Use MergeKit to Extract LoRA Adapters from any Fine-Tuned Model

We show you how to use Arcee's MergeKit to extract LoRA adapters from fine-tuned models, then leverage the Hugging Face Hub to create a library of general and task-specific LoRA adapters.

Use MergeKit to Extract LoRA Adapters from any Fine-Tuned Model

Exciting news from Arcee! You can now extract LoRA adapters from any fine-tuned model using MergeKit.

Example:
mergekit-extract-lora 'teknium/OpenHermes-2.5-Mistral-7B' 'mistralai/Mistral-7B-v0.1' 'extracted_OpenHermes-2.5-LoRA_output_path' --rank=32

The fine-tuned model is compared against a base model, and the differences in parameter values (sometimes called task vector) are decomposed into a PEFT-compatible low-rank adapter that approximates the task vector.

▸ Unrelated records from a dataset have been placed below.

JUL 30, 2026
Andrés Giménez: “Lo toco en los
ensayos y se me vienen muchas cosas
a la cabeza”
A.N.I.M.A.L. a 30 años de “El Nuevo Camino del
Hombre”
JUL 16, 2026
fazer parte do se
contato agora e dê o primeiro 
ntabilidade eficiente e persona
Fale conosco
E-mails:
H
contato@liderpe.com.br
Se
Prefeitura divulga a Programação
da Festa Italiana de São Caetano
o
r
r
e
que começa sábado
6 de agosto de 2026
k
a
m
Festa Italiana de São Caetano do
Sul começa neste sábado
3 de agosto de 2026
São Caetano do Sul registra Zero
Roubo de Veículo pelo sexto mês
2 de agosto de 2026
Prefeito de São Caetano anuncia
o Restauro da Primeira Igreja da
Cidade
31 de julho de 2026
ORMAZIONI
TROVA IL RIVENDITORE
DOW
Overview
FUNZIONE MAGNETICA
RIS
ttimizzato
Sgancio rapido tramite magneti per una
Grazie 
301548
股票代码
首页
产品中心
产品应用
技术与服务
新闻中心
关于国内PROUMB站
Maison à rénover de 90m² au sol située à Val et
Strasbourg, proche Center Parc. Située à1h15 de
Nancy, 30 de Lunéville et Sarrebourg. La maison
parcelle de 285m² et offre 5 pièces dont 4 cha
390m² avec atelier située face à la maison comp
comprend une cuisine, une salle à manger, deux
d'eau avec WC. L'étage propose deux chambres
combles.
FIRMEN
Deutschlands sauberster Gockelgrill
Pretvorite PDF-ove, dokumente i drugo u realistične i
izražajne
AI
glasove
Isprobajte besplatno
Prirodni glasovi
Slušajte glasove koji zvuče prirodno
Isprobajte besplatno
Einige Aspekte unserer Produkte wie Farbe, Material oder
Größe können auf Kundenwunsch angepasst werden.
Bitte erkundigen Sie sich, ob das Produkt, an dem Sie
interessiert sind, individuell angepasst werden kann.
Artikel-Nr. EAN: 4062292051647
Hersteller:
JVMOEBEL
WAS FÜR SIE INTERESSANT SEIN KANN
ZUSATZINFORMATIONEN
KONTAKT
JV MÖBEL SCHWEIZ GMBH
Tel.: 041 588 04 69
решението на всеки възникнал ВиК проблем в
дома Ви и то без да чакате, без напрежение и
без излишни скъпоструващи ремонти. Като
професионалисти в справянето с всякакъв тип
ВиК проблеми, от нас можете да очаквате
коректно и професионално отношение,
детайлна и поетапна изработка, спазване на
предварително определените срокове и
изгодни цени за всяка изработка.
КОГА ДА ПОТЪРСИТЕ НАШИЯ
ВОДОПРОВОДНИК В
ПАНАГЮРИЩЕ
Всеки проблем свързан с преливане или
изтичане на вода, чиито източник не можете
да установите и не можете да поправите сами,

When used with an adequate rank parameter, this effectively allows for compression and sparsification of fine-tuned models. Fine-tunes become megabytes instead of gigabytes, making the sharing and merging of these models easier. The lower resource requirements also make it possible to draw from a host of fine-tunes at inference time.

All existing models can be compressed with LoRA extraction. Leveraging the Hugging Face Hub, it now becomes easy to create a large library of strong general and task-specific LoRA adapters.

Such a library could be used in a dynamic merging setup, where models are merged on-the-fly, tailored to each specific request. This is just one of the many things that are made possible with this new tool.

Our Experiments

As an example, let's look at the eval results for low-rank extractions of OpenHermes 2.5.

The above graph illustrates the performance of LoRA extractions on the popular Mistral-based OpenHermes 2.5 model. Remarkably, even at a low fidelity rank of 8, we achieve a 9.5% average score improvement over the Mistral base model–with only 0.46% of the parameter count of the OpenHermes model. Meanwhile, the rank 512 extraction, with 30% of the parameter count, brings us to 90% of the performance of the full model.

This second graph represents the same thing, but here the x-axis is expressed as the parameter count instead of rank– which is arguably what we really care about.

These results suggest that sparse low-rank approximations of fine-tuned model retain most of the capabilities of their heavier full-rank counterparts. The introduced sparsity presents a potential solution for post-hoc mitigation of common fine-tuning issues, such as catastrophic forgetting, while also facilitating efficient multi-domain adaptation through the various PEFT library merging methods.

We’re very excited to uncover all the new possibilities this presents for Model Merging, and we can't wait to see what the MergeKit community will do with it!